Raymond Yuen, above right, bought meat from Sing Hing, inside Oahu Market, in Chinatown yesterday. He said he wasn't worried about SARS when coming to the area to shop.

Business in
Chinatown is slow
at shops, eateries

SARS, war with Iraq and the
economy are given as reasons

Nelson Yang, 33, leaned on a glass counter display of Seiko watches at Kingdom Jade, his family's store on Maunakea Street, and shook his head about how slow business continues to be in Chinatown.

"It's the worst year in the last five," said Yang, whose family has owned the store for 10 years. "I think it's everything -- the war, the economy, SARS. It all just adds up. Tourists and locals just aren't coming to Chinatown."

In recent weeks, owners of Chinatown restaurants and shops have said business has dropped anywhere from 30 to 50 percent. Many blamed false rumors that Chinatown was secretly infected with severe acute respiratory syndrome (SARS), the mysterious viral ailment that was first reported in China and has since stricken thousands of people across Asia and caused the closing of Beijing schools.

But now the SARS rumors have quieted. Last month, Gov. Linda Lingle and her cabinet sampled dim sum and noodles at six Chinatown restaurants with television cameras and reporters in tow to broadcast the message that Chinatown is safe. The Chinese Chamber of Commerce did the same thing last weekend.

Some stores, including the seafood counter at Kekaulike Market, were bustling with shoppers. But business in Chinatown remains slower than usual.

But business in Honolulu's Chinatown remains slower than usual, with several businesses admitting sales are down 50 percent from usual. In the hot stillness of a lazy Saturday afternoon, several business owners stood in their quiet stores and restaurants, offering theories for their sales declines ranging from SARS to the economy and war with Iraq.

Some insisted unfounded SARS rumors are still scaring people away from Chinatown despite the fact that Hawaii has had no confirmed SARS cases and the number of "possible" cases has dropped from a high of five down to one.

To date, the World Health Organization has reported a worldwide total of 6,234 cases of SARS and 435 deaths from the new virus, which is believed to have jumped from animals to people in the Guandong province of China.

A line of shoppers formed in the doorway of Nam Fong on Maunakea Street yesterday.

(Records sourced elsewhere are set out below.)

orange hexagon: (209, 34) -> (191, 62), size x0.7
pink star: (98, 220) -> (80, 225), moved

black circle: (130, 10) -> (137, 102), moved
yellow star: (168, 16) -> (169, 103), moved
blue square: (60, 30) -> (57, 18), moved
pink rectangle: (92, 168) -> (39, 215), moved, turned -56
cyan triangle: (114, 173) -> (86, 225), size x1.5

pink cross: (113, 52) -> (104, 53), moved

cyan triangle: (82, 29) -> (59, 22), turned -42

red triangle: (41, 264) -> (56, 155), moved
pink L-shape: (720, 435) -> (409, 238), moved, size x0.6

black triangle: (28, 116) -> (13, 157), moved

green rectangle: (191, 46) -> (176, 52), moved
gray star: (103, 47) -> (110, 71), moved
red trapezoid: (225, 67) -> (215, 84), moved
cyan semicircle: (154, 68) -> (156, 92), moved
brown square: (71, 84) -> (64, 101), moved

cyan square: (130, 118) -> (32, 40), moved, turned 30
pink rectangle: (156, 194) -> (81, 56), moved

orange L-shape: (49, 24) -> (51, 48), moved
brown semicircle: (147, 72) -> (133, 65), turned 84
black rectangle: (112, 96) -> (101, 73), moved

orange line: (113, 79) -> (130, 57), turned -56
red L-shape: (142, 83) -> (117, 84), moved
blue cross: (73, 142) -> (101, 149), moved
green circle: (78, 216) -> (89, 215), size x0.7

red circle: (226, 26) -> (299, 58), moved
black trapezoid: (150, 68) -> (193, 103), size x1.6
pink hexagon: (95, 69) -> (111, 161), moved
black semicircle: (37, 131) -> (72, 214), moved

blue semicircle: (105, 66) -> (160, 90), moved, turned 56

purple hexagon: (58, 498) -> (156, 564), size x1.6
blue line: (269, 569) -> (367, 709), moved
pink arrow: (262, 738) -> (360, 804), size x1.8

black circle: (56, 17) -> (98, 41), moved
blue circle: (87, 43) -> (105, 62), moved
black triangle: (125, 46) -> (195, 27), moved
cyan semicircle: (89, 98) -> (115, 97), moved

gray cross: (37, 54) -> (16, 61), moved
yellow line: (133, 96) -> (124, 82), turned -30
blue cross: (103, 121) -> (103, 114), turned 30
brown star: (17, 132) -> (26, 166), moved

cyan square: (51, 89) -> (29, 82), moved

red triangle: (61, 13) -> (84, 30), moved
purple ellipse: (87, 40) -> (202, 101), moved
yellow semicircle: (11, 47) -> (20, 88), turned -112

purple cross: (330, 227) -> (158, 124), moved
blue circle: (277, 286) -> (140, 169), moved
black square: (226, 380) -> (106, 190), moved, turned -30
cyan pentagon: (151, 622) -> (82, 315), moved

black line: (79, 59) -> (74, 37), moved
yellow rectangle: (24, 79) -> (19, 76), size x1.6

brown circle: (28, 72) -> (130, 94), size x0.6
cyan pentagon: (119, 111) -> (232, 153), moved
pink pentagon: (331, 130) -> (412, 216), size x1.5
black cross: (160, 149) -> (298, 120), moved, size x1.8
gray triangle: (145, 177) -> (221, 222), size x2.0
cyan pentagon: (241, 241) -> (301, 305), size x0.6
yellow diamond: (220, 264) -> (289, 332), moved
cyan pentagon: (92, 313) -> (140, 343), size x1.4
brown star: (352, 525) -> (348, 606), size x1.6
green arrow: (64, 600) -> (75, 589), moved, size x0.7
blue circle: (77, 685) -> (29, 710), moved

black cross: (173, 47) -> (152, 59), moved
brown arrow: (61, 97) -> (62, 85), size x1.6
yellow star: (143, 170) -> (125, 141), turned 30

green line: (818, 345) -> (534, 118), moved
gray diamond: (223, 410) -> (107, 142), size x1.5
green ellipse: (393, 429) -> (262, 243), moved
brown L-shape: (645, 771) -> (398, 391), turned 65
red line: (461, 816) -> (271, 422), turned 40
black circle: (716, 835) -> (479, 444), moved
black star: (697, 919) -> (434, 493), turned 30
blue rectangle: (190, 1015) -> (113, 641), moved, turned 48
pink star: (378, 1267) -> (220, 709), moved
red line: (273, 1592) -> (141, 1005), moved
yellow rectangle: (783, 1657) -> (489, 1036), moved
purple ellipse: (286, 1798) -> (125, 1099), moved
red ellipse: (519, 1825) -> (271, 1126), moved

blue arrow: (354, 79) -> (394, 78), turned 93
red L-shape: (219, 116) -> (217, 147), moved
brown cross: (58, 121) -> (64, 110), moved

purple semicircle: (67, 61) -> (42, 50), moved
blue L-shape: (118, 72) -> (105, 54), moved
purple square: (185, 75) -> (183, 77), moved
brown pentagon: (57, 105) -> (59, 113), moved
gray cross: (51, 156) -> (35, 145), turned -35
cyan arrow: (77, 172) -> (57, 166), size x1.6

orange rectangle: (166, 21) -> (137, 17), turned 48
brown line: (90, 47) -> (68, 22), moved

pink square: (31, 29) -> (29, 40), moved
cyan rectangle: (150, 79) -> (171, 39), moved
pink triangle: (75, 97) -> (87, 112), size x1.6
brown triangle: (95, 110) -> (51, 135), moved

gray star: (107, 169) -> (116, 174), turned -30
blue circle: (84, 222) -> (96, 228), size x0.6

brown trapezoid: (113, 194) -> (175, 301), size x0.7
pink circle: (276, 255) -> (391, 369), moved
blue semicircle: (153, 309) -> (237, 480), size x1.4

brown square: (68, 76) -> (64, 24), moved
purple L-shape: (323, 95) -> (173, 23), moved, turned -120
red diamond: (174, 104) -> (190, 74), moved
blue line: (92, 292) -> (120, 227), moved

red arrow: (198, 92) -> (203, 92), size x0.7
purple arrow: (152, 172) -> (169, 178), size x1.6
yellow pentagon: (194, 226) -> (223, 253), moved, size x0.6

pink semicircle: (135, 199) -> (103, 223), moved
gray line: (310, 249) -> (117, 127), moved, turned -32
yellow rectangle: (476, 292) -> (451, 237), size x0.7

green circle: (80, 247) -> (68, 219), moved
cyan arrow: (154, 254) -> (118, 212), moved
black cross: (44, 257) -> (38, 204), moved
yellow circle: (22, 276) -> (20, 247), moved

"People are still scared," said Sammy Au, whose family owns Bo Wah Trading, a grocery store. "Mostly it's local Chinese and Vietnamese customers who are staying away from Chinatown."

Thien Do of Kim Trading also blames persistent SARS rumors for a 50 percent decline in sales.

But Sunny Chan, one of the owners of the Glowing Dragon Seafood Restaurant, where braised shark fin with crab is on special at $5.99, is more optimistic.

"People are coming back," he said. "It's better than a few weeks ago."

Nell Flowers, a tourist from Shreveport, La., strolled the markets of Chinatown yesterday and said, "I didn't think about SARS as a reason not to come." She shopped onward in search of the perfect pineapple, dismissing SARS fears.

Others, like Yang, blamed the economy and the war in Iraq.

"It's a combination of things," concluded Yang.

Whatever the cause, sales are down, uncertainty is high and businesses are doing what they can. For now, the handwritten signs in the windows of the Garden Restaurant are staying: 10 percent off all menu items until May 31.